Generic case study. We do not name the property, the address, or the owner — the value is the method, the cable strategy and the accessory schedule.
The brief
A Grade II listed Georgian-conversion property in central Bath, 4 bedrooms across three floors, with a basement kitchen and original features throughout: working sash windows, lath-and-plaster ceilings, the original staircase, panelled doors, picture rails, and a continuous run of original architrave the owner specifically did not want chasing into. The wiring was an aging mix of late-1970s rubber-sheathed and post-1990s twin-and-earth, with a wooden-back fuseboard in a basement cupboard. EICR had come back UNSATISFACTORY (multiple C2s) and the brief was a full rewire — without leaving a mark on anything original.
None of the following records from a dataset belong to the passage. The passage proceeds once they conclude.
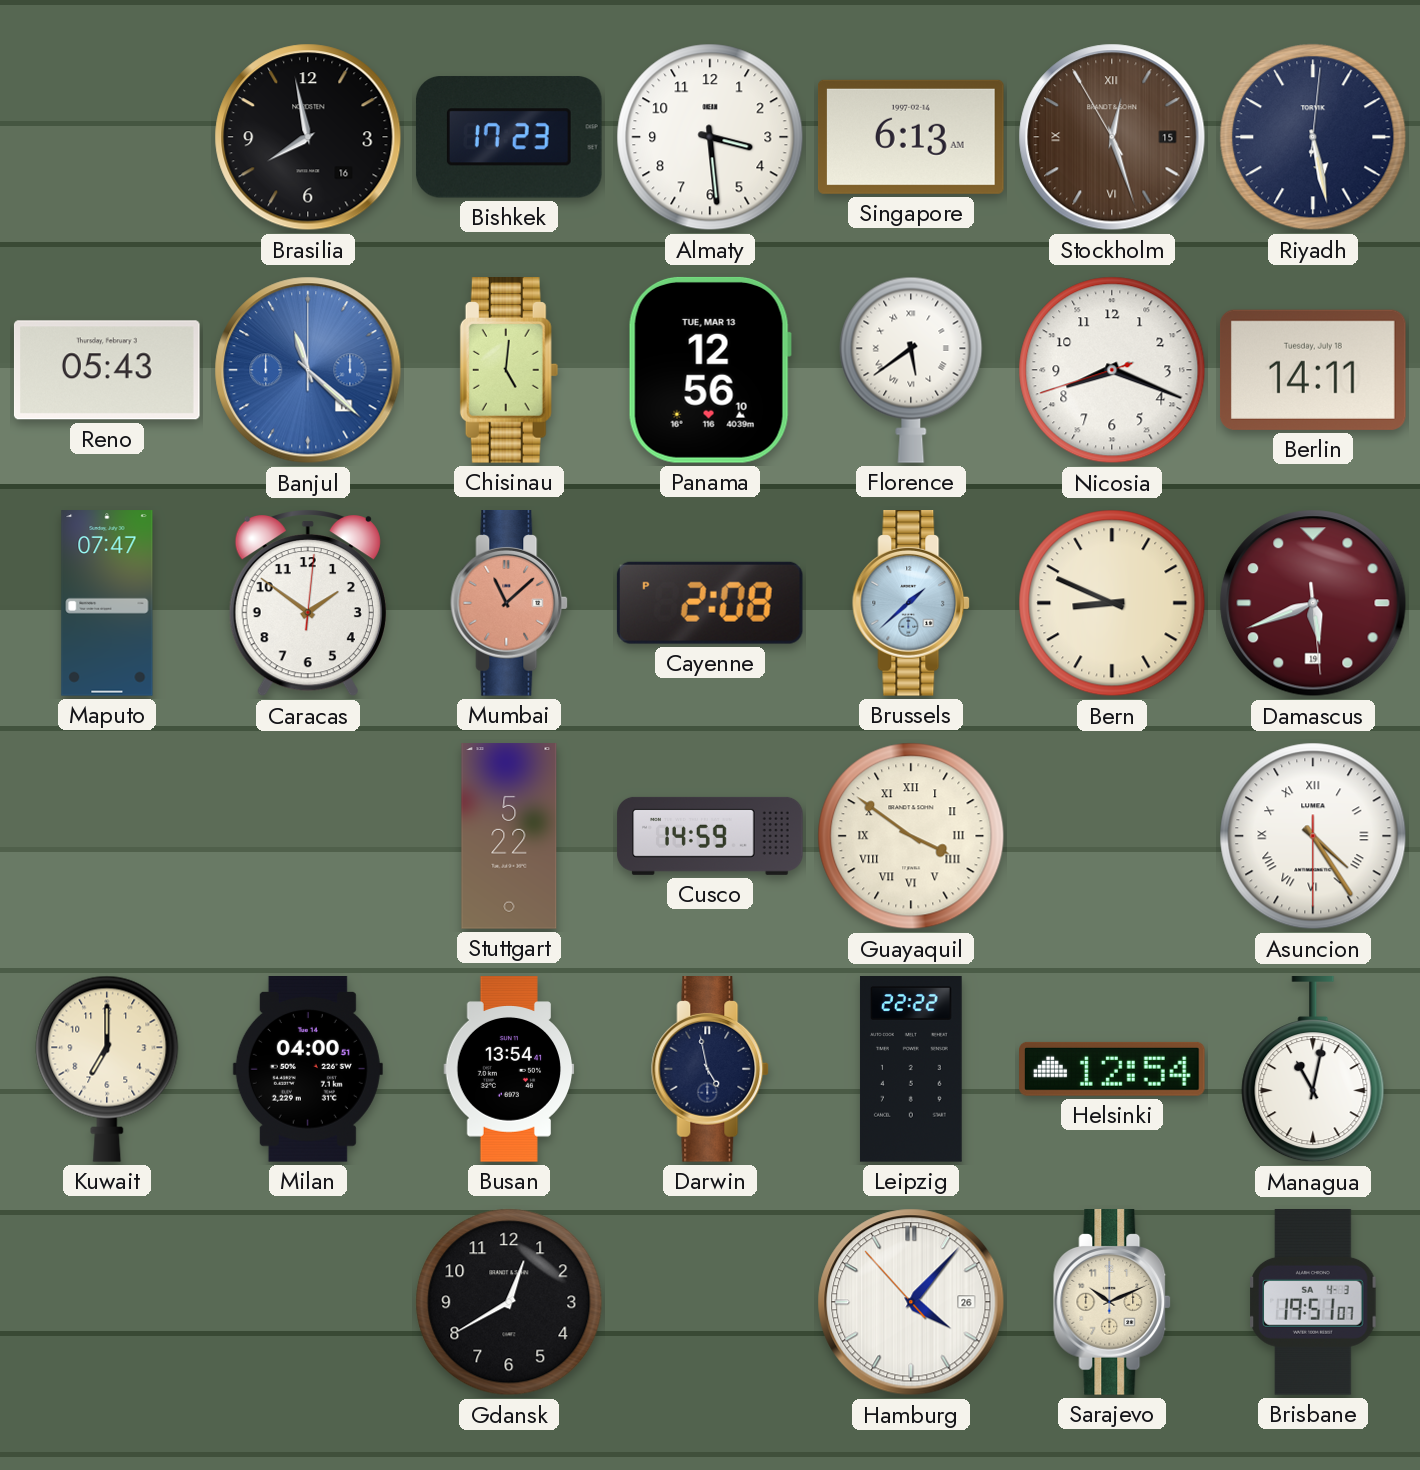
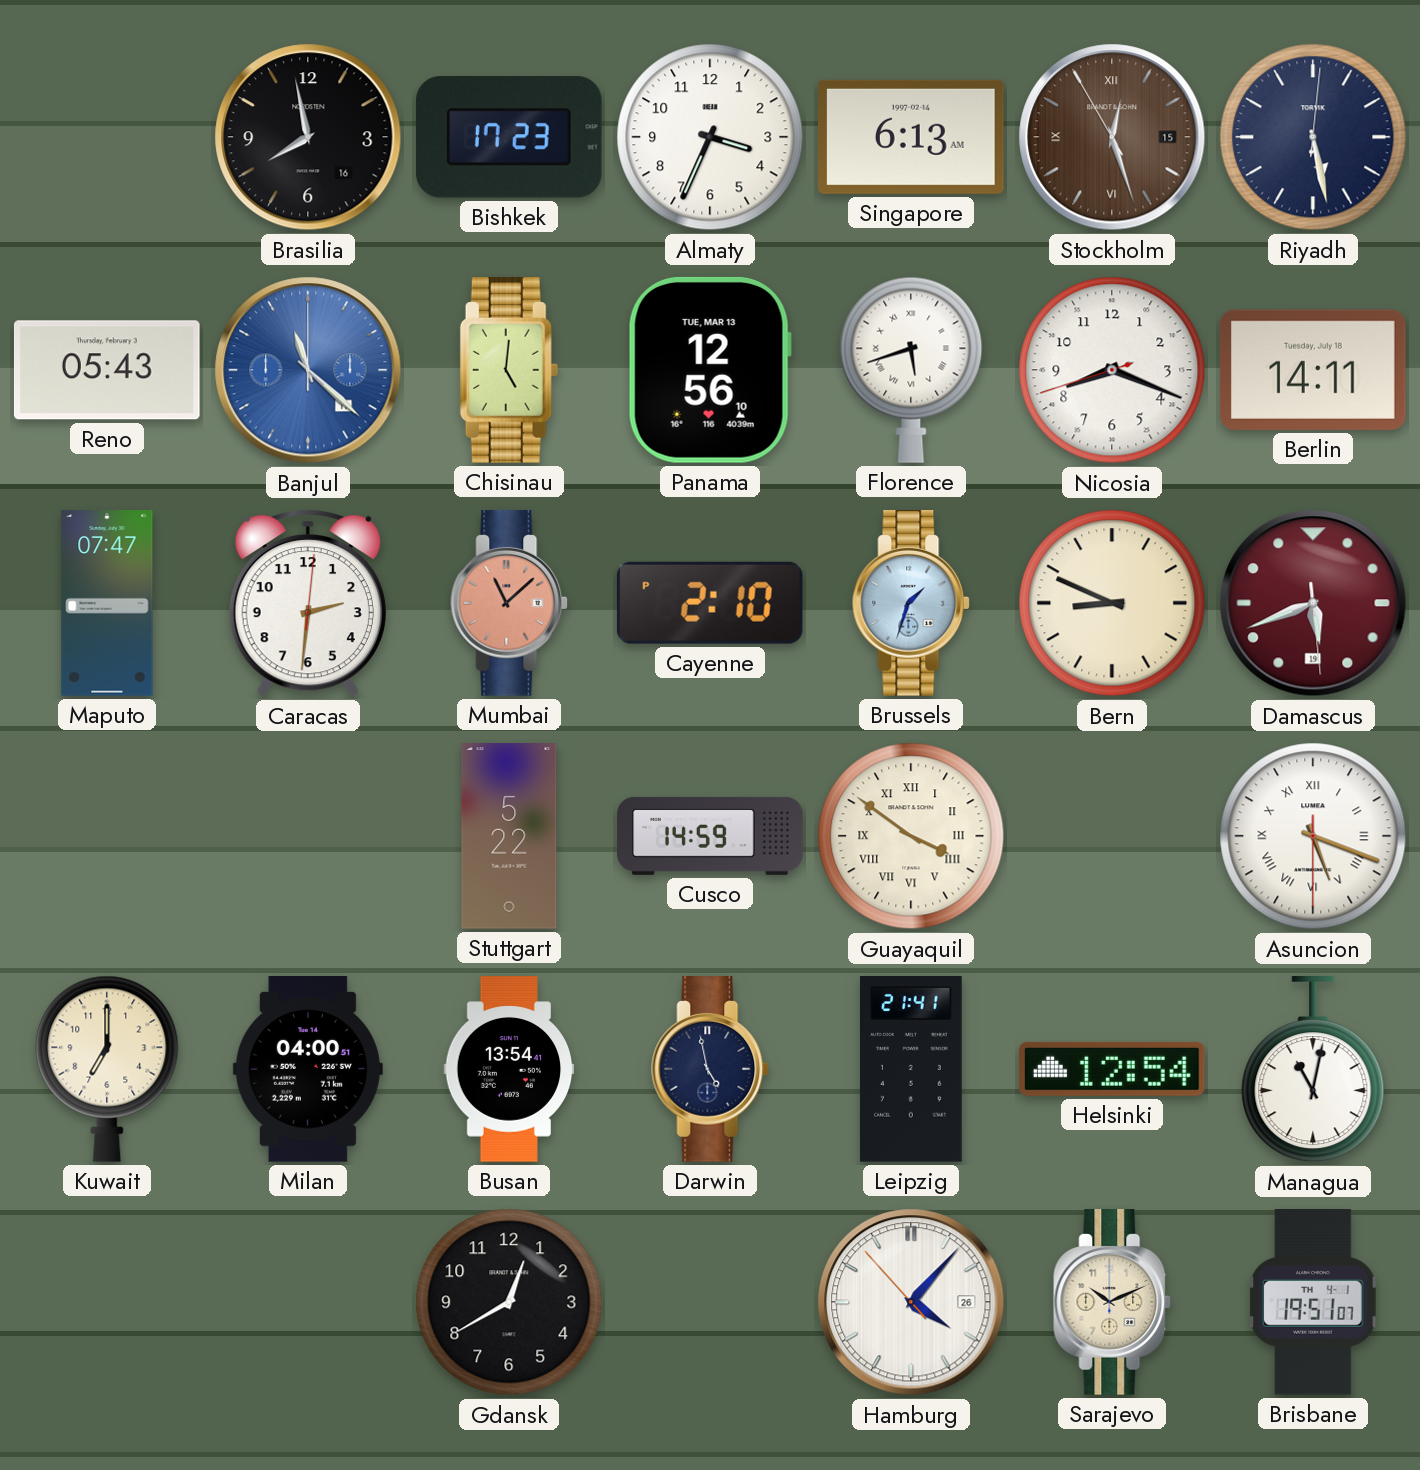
Almaty: 3:29 -> 3:34
Florence: 5:39 -> 5:42
Caracas: 1:51 -> 2:31
Cayenne: 2:08 -> 2:10
Brussels: 1:38 -> 1:33
Asuncion: 4:24 -> 5:18
Leipzig: 22:22 -> 21:41
Brisbane date: SA 4-3 -> TH 4-1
Conservation officer liaison
Listed-building consent isn't always required for a like-for-like internal rewire, but on a Grade II property it pays to assume it might be. We:
- Wrote a method statement and reversibility statement before the first cable was pulled
- Liaised directly with Bath & North East Somerset (B&NES) conservation officer ahead of work
- Agreed which voids the cables would run in, where chase routes were and weren't acceptable, and how the original features would be protected during work
- Photographed every original feature before work began — architrave, skirtings, picture rails, ceiling roses, fireplaces — and stored the photos with the job file
Approach detail covered in heritage installations.
Invisible cable routing strategy
The whole job lives or dies on the cable strategy. The principles were:
- Use existing voids first. Lift floorboards in the order they were originally laid (numbered with chalk, photographed, replaced sequentially). Run cables in joist drillings, not on top of joists, with grommets at every drilled hole.
- Drop, don't chase. Wherever possible, drop into the wall from the ceiling void above rather than chasing up from a socket position. The chase, if needed, is short and behind the skirting.
- Behind the skirting, not through it. Original skirting is removed carefully (not split), cables laid in the wall behind, skirting refitted with the original nails or matching cut nails.
- Reuse original switch and socket back-boxes wherever they're sound. New back-boxes only where the old ones were galvanised steel of unknown age.
- No surface conduit on principal elevations. Anywhere visible, the wiring is invisible.
Brass-finish accessory schedule
The visible kit was specified to match the period of the property, not bolted on as an afterthought. The accessory schedule was approved with the owner before any kit was ordered:
- Forbes & Lomax — unswitched brass sockets in the principal rooms (front parlour, principal bedroom, drawing room)
- Hamilton Litestat — antique-brass dolly switches and dimmers throughout
- Period-style flex pendants in colour-matched braided flex on the original ceiling roses
- Brass-cup ceiling roses on staircase and landings
- White MK kept for kitchen and utility (where guests don't see them)
- Floor sockets in brass with hinged lids for the drawing-room sofa run, agreed with conservation
Staged install over 2 weeks
The job was sequenced as 9 working days across 2 weeks, with the property occupied throughout (the owner moved between rooms as we worked):
- Day 1 — Strip-out, protection, photography. Original features dust-sheeted, floorboards numbered and lifted in the work zones, photographs of every original detail.
- Days 2–4 — First fix. All new cabling pulled through ceiling voids and joist drillings. Existing wiring left live in parallel where possible so the owner didn't lose lighting overnight.
- Day 5 — Board change. New consumer unit installed in basement cupboard (same location, replacement kit). Property on temporary supply for the day.
- Days 6–7 — Second fix. Brass accessories fitted, switches and sockets terminated, lighting hung.
- Day 8 — Test & cert. Full BS 7671 inspection-and-test, every circuit, every reading logged.
- Day 9 — Handover. Walk-through with the owner, every circuit demonstrated, paperwork issued.
The new board
| Component | Spec |
|---|---|
| Consumer unit | Metal-clad 18-way, RCBO per circuit |
| Surge protection | Type 2 SPD on the incoming |
| AFDD | Bedroom-circuit AFDD per BS 7671 sleeping-accommodation guidance |
| RCBOs | Type A, 30 mA, full per-circuit individual protection |
| Tails & bonding | 25 mm² tails, 10 mm² main protective bonding |
| Earthing | Verified, labelled, photographs on file |
BS 7671 cert + Part P
Handover paperwork:
- BS 7671 Electrical Installation Certificate — full, NAPIT-format, every circuit reading logged, signed and dated
- Part P Building Regulations Compliance Certificate — notified through NAPIT to local building control
- Schedule of test results for every final circuit
- Method statement and reversibility note filed with the customer for any future listed-building application
- Photographs of every original feature before, during and after work
- VAT invoice — itemised, VAT @ 20%
Why this approach. A heritage property gets one chance at a rewire that doesn't damage it. Plan the cable routes before lifting a board, agree the accessory schedule before ordering kit, document everything before you change anything. The job takes longer in planning than it does on site — that's deliberate.